With her silks rendered translucent, Matthieu does the responsible thing and doesn't avail himself to the glimpses of her form that her patrons are familiar with, always buttressed as much as he can maintain that iron discipline. But it does make him inwardly frown at the prospect of escorting her out of the temple in a half-see through dress. Her shiver is felt, noticed by a man who rarely misses anything, and he somehow manages to prevent his thoughts from straying too far into the sort of dangerous territory that they've accidentally waded into the night of her accident, though some manage to haunt him like traitorous whispers: Was she really so responsive to every touch? Was her body that sensitive everywhere?

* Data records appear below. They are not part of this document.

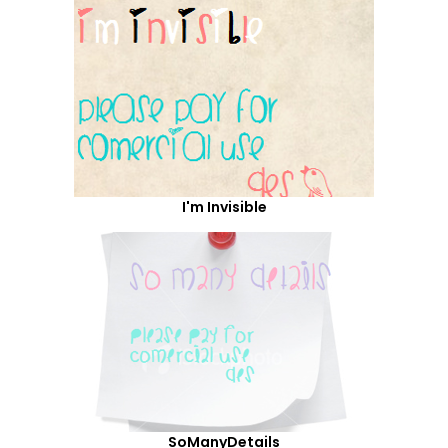
I'm Invisible
SoManyDetails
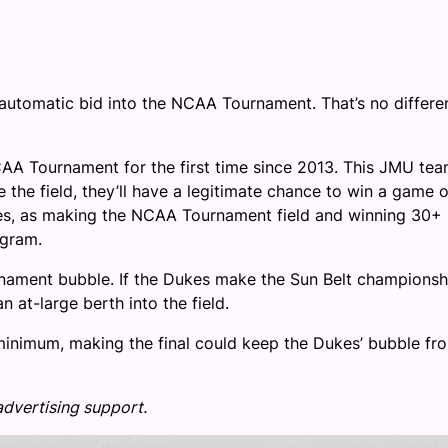
automatic bid into the NCAA Tournament. That’s no differe
AA Tournament for the first time since 2013. This JMU tea
 the field, they’ll have a legitimate chance to win a game o
kes, as making the NCAA Tournament field and winning 30+
ogram.
rnament bubble. If the Dukes make the Sun Belt championsh
n at-large berth into the field.
minimum, making the final could keep the Dukes’ bubble fr
advertising support.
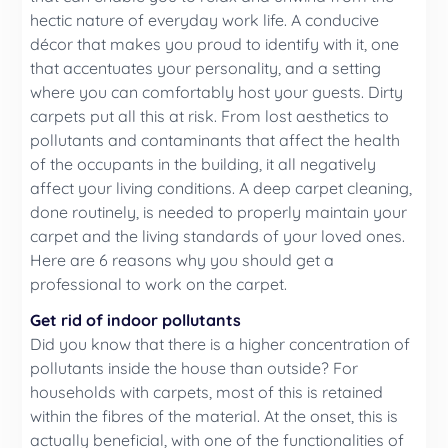
hectic nature of everyday work life. A conducive
décor that makes you proud to identify with it, one
that accentuates your personality, and a setting
where you can comfortably host your guests. Dirty
carpets put all this at risk. From lost aesthetics to
pollutants and contaminants that affect the health
of the occupants in the building, it all negatively
affect your living conditions. A deep carpet cleaning,
done routinely, is needed to properly maintain your
carpet and the living standards of your loved ones.
Here are 6 reasons why you should get a
professional to work on the carpet.
Get rid of indoor pollutants
Did you know that there is a higher concentration of
pollutants inside the house than outside? For
households with carpets, most of this is retained
within the fibres of the material. At the onset, this is
actually beneficial, with one of the functionalities of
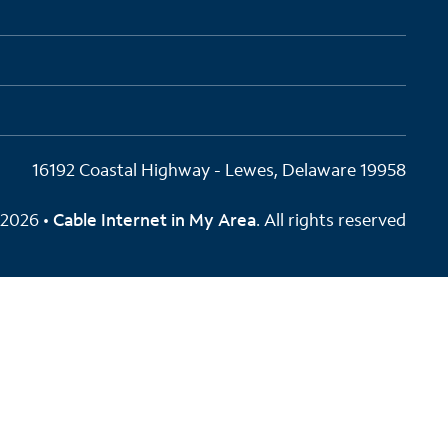
16192 Coastal Highway - Lewes, Delaware 19958
2026 •
Cable Internet in My Area
. All rights reserved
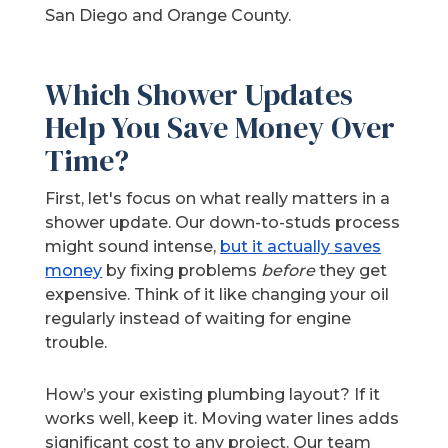
San Diego and Orange County.
Which Shower Updates
Help You Save Money Over
Time?
First, let's focus on what really matters in a
shower update. Our down-to-studs process
might sound intense,
but it actually saves
money
by fixing problems
before
they get
expensive. Think of it like changing your oil
regularly instead of waiting for engine
trouble.
How’s your existing plumbing layout? If it
works well, keep it. Moving water lines adds
significant cost to any project. Our team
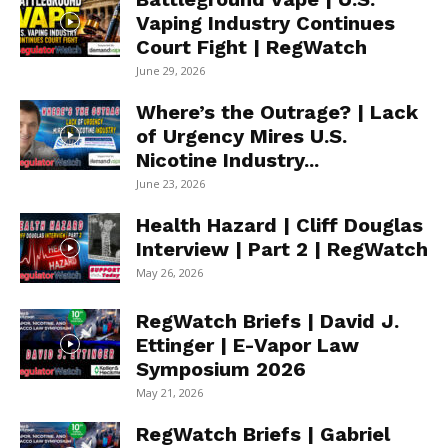
Vaping Industry Continues
Court Fight | RegWatch
June 29, 2026
Where’s the Outrage? | Lack
of Urgency Mires U.S.
Nicotine Industry...
June 23, 2026
Health Hazard | Cliff Douglas
Interview | Part 2 | RegWatch
May 26, 2026
RegWatch Briefs | David J.
Ettinger | E-Vapor Law
Symposium 2026
May 21, 2026
RegWatch Briefs | Gabriel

She helps, however inadvertently, by showing him that single, perfect rose. Eyes dip to find the vibrant color amidst flame and shadow. He doesn't know what it means, nor does he ask - these small secrets, in the end, are part and parcel of her, and despite what his overall demeanor implies, he is amenable to surprises.

I'm ready to go.

He escorts her back to the edge of the pool, helps her out of it once he is, and as the waiting acolytes pass them towels with which to dry their feet, he manages to secure his boots and patiently waits for her to don her own shoes. There's a glance towards Gabriel's bent form, all too aware of the way silk clings to her, and as eyes track towards the path leading into les Jardins d'Eisheth, he offers his hand again. "We'll let Gabe commune with the Companion a little longer," he decides, and should she take his hand, he'll tuck it securely at the crook of his inner elbow, before striding purposefully towards the garden path with his walking stick.

It'll also give them the time to let her dress dry before he walks her out in public again.

He naturally says nothing of his intentions and upon stepping outside, he takes a breath of fresh greenery and the distant scent of night-blooming flowers.